● **Source records**:
----------------------------------------
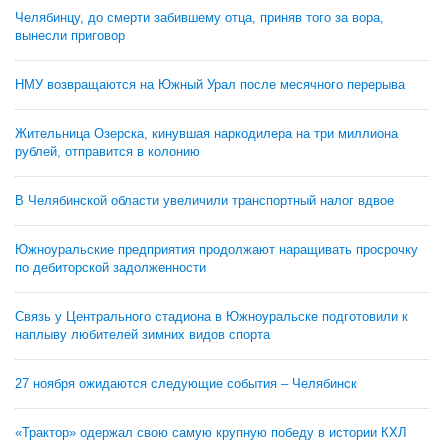
Челябинцу, до смерти забившему отца, приняв того за вора,
вынесли приговор
НМУ возвращаются на Южный Урал после месячного перерыва
Жительница Озерска, кинувшая наркодилера на три миллиона
рублей, отправится в колонию
В Челябинской области увеличили транспортный налог вдвое
Южноуральские предприятия продолжают наращивать просрочку
по дебиторской задолженности
Связь у Центрального стадиона в Южноуральске подготовили к
наплыву любителей зимних видов спорта
27 ноября ожидаются следующие события – Челябинск
«Трактор» одержал свою самую крупную победу в истории КХЛ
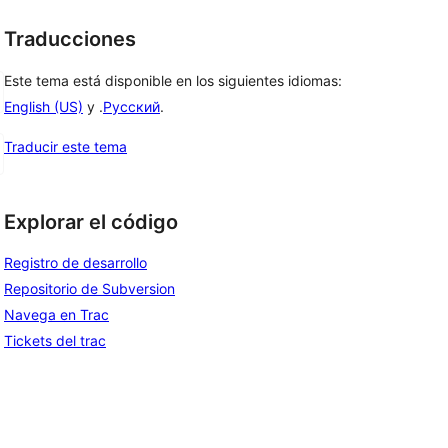
Traducciones
Este tema está disponible en los siguientes idiomas:
English (US)
y .
Русский
.
Traducir este tema
Explorar el código
Registro de desarrollo
Repositorio de Subversion
Navega en Trac
Tickets del trac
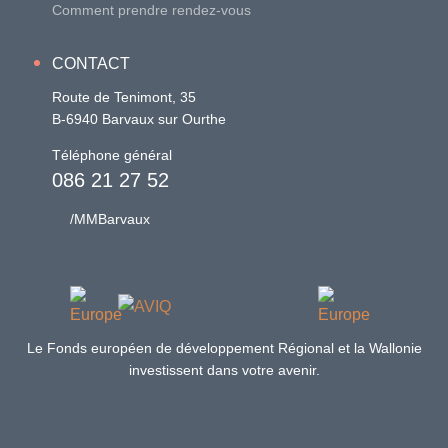
Comment prendre rendez-vous
CONTACT
Route de Tenimont, 35
B-6940 Barvaux sur Ourthe
Téléphone général
086 21 27 52
/MMBarvaux
Le Fonds européen de développement Régional et la Wallonie
investissent dans votre avenir.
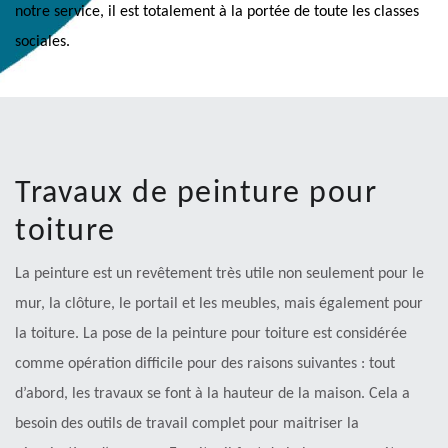
notre service, il est totalement à la portée de toute les classes
sociales.
Travaux de peinture pour
toiture
La peinture est un revêtement très utile non seulement pour le
mur, la clôture, le portail et les meubles, mais également pour
la toiture. La pose de la peinture pour toiture est considérée
comme opération difficile pour des raisons suivantes : tout
d’abord, les travaux se font à la hauteur de la maison. Cela a
besoin des outils de travail complet pour maitriser la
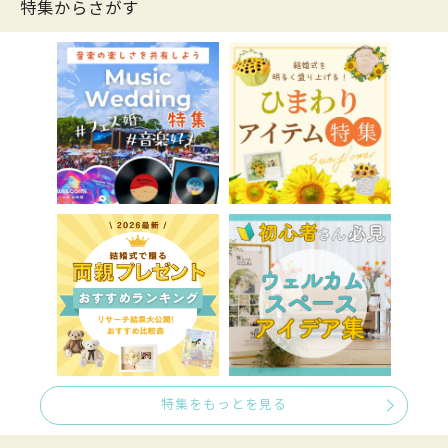
特集からさがす
特集をもっとを見る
----------------------------------------
● **Activity**: The records above are to be duplicated exactly, pictures left out.

● **Result of this task**:
Челябинцу, до смерти забившему отца, приняв того за вора,
вынесли приговор
НМУ возвращаются на Южный Урал после месячного перерыва
Жительница Озерска, кинувшая наркодилера на три миллиона
рублей, отправится в колонию
В Челябинской области увеличили транспортный налог вдвое
Южноуральские предприятия продолжают наращивать просрочку
по дебиторской задолженности
Связь у Центрального стадиона в Южноуральске подготовили к
наплыву любителей зимних видов спорта
27 ноября ожидаются следующие события – Челябинск
«Трактор» одержал свою самую крупную победу в истории КХЛ
Traducciones
Este tema está disponible en los siguientes idiomas:
English (US)
y .
Русский
.
Traducir este tema
Explorar el código
Registro de desarrollo
Repositorio de Subversion
Navega en Trac
Tickets del trac
Comment prendre rendez-vous
CONTACT
Route de Tenimont, 35
B-6940 Barvaux sur Ourthe
Téléphone général
086 21 27 52
/MMBarvaux
Le Fonds européen de développement Régional et la Wallonie
investissent dans votre avenir.
notre service, il est totalement à la portée de toute les classes
sociales.
Travaux de peinture pour
toiture
La peinture est un revêtement très utile non seulement pour le
mur, la clôture, le portail et les meubles, mais également pour
la toiture. La pose de la peinture pour toiture est considérée
comme opération difficile pour des raisons suivantes : tout
d’abord, les travaux se font à la hauteur de la maison. Cela a
besoin des outils de travail complet pour maitriser la
特集からさがす
特集をもっとを見る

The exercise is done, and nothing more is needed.